The issue led to service impact in waves peaking approximately every 30 minutes as shared on the Microsoft Azure service status page (this status page was also impacted as it intermittently displayed “504 Gateway Timeout” errors).
The list of services affected by the outage included Microsoft Teams, Exchange Online, Outlook, SharePoint Online, OneDrive for Business, PowerBi, Microsoft 365 Admin Center, Microsoft Graph, Microsoft Intune, Microsoft Defender for Cloud Apps and Microsoft Defender for Identity,
In total, it took Redmond over five hours to fix the problem, from 7:05 UTC, where it began investigating, until 12:43 UTC when service was restored.
“Between 07:05 UTC and 12:43 UTC on January 25, 2023, customers experienced network connectivity issues manifesting as long network latency and/or timeout when attempting to connect to resources hosted in Azure regions, as well as other Microsoft services, including Microsoft 365 and Power Platform,” Microsoft said in a preliminary post-incident report published today.
“While most regions and services were restored by 09:00 UTC, intermittent packet loss issues were fully resolved by 12:43 UTC. This incident also affected Azure Government cloud services that rely on the Azure public cloud.”
We have confirmed that the affected services have been restored and remain stable. We are investigating a potential impact to the Exchange Online service. Additionally, updates on the Exchange investigation will be available in your admin center under SI# EX502694.
— Microsoft 365 Status (@MSFT365Status) 25 January 2023
Microsoft now also revealed that the problem was triggered when changing the IP address of a WAN router using a command that had not been thoroughly researched and has different behavior on different network devices.

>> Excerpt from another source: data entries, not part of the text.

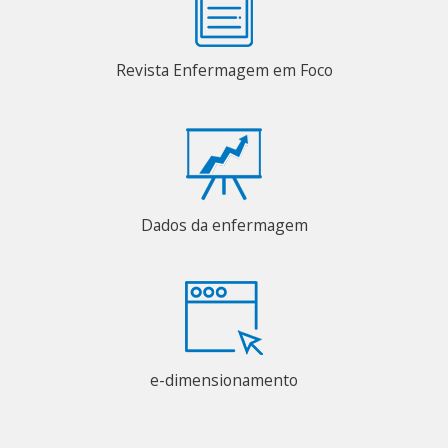
Revista Enfermagem em Foco
Dados da enfermagem
e-dimensionamento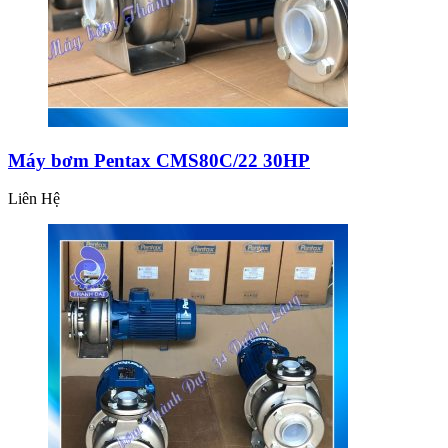
Máy bơm Pentax CMS80C/22 30HP
Liên Hệ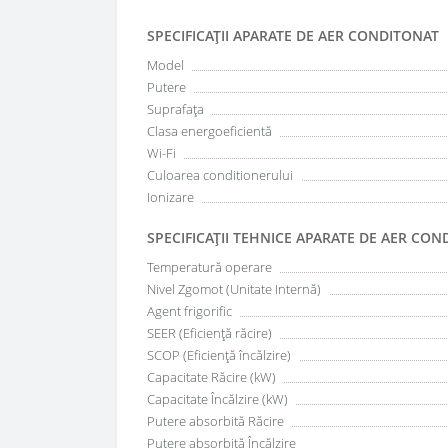
SPECIFICAŢII APARATE DE AER CONDITONAT
Model
Putere
Suprafața
Clasa energoeficientă
Wi-Fi
Culoarea conditionerului
Ionizare
SPECIFICAŢII TEHNICE APARATE DE AER CON
Temperatură operare
Nivel Zgomot (Unitate Internă)
Agent frigorific
SEER (Eficiență răcire)
SCOP (Eficiență încălzire)
Capacitate Răcire (kW)
Capacitate Încălzire (kW)
Putere absorbită Răcire
Putere absorbită Încălzire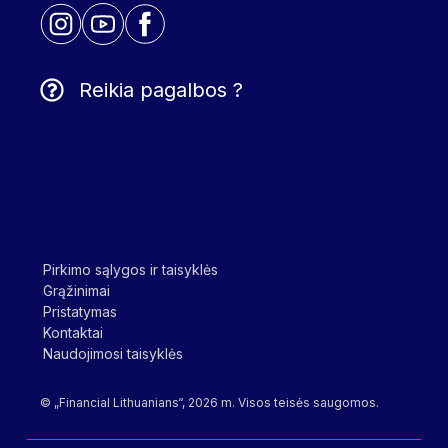
Reikia pagalbos ?
Pirkimo sąlygos ir taisyklės
Grąžinimai
Pristatymas
Kontaktai
Naudojimosi taisyklės
© „Financial Lithuanians“, 2026 m. Visos teisės saugomos.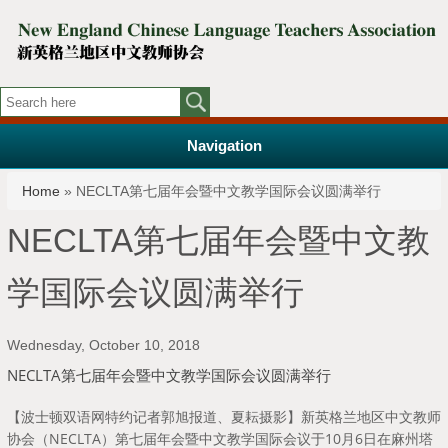
Navigation
You are here
Home
» NECLTA第七届年会暨中文教学国际会议圆满举行
NECLTA第七届年会暨中文教
学国际会议圆满举行
Wednesday, October 10, 2018
NECLTA第七届年会暨中文教学国际会议圆满举行
【波士顿双语网特约记者郭旭报道、夏耘摄影】新英格兰地区中文教师
协会（NECLTA）第七届年会暨中文教学国际会议于10月6日在麻州塔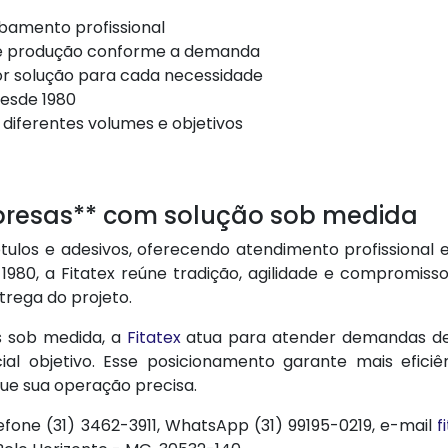
bamento profissional
 de produção conforme a demanda
or solução para cada necessidade
desde 1980
diferentes volumes e objetivos
presas** com solução sob medida
tulos e adesivos, oferecendo atendimento profissional
1980, a Fitatex reúne tradição, agilidade e compromiss
trega do projeto.
s sob medida, a
Fitatex
atua para atender demandas 
al objetivo. Esse posicionamento garante mais efici
ue sua operação precisa.
efone (31) 3462-3911, WhatsApp (31) 99195-0219, e-mail
f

“As part of a planned change to update the IP address of a WAN router, a command given to the router caused it to send messages to all other routers in the WAN, resulting in them all recalculating their neighbor and forwarding tables.” Microsoft said.

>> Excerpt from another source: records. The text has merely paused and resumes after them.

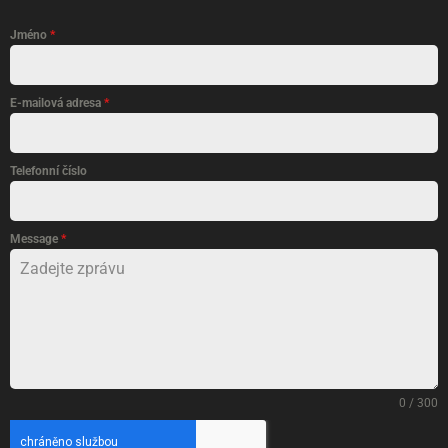
Jméno
*
E-mailová adresa
*
Telefonní číslo
Message
*
0 / 300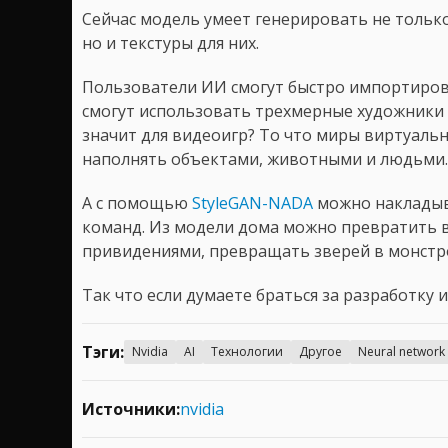
Сейчас модель умеет генерировать не тольк
но и текстуры для них.
Пользователи ИИ смогут быстро импортиров
смогут использовать трехмерные художники и
значит для видеоигр? То что миры виртуаль
наполнять объектами, животными и людьми.
А с помощью
StyleGAN-NADA
можно накладыв
команд. Из модели дома можно превратить 
привидениями, превращать зверей в монстро
Так что если думаете браться за разработку 
Тэги:
Nvidia
AI
Технологии
Другое
Neural network
Источники:
nvidia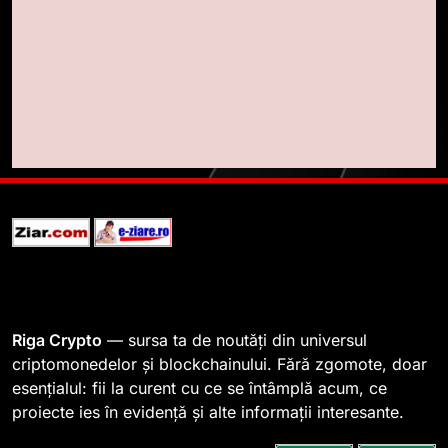
WhiteBIT și FC Barcelona
semnează un acord pe cinci ani
pentru a stimula implicarea
STIRI
fanilor și inovarea în domeniul
finanțelor digitale
8
Lavazza utilizează tehnologia
blockchain pentru a asigura
trasabilitatea cafelei
STIRI
1
764 de „balene” dețin 94% din
SHIB, iar prețul se îndreaptă
spre o depășire a pragului de
STIRI
Riga Crypto
— sursa ta de noutăți din universul
0,000005 dolari
criptomonedelor și blockchainului. Fără zgomote, doar
esențialul: fii la curent cu ce se întâmplă acum, ce
2
proiecte ies în evidență și alte informații interesante.
Regulamentul MiCA privind
serviciile crypto, obligatoriu de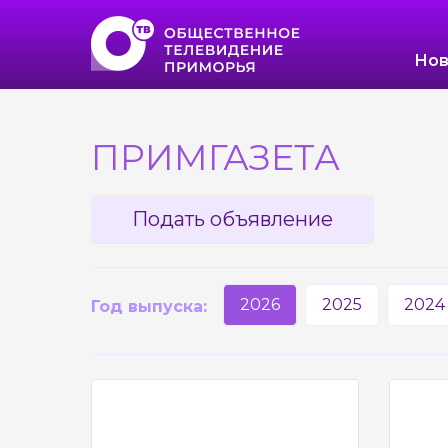
Нов
ПРИМГАЗЕТА
Подать объявление
2026
2025
2024
Год выпуска: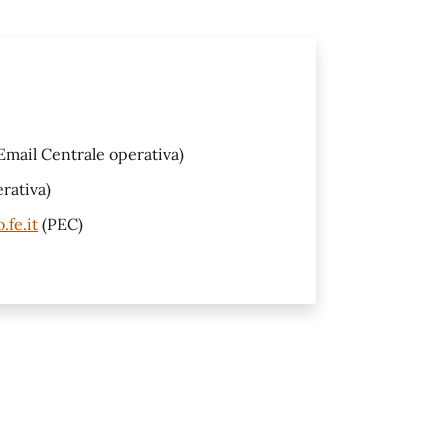
Email Centrale operativa)
rativa)
fe.it
(PEC)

“During this recalculation process, the routers were unable to properly forward packets traversing them.”
While the network began to recover from 08:10 UTC, the automated systems responsible for maintaining Wide Area Network (WAN) health paused due to the impact on the network.
These systems included those for identifying and eliminating unhealthy devices as well as traffic engineering systems for optimizing data flow across the network.
As a result of the outage, some network paths continued to experience increased packet loss from 9:35 UTC until the systems were manually rebooted, returning the WAN to optimal operating conditions and completing the recovery process at 12:43 UTC.
Following this incident, Microsoft says it is now blocking highly impactful commands from being executed, and will also require all command execution to follow guidelines for secure configuration changes.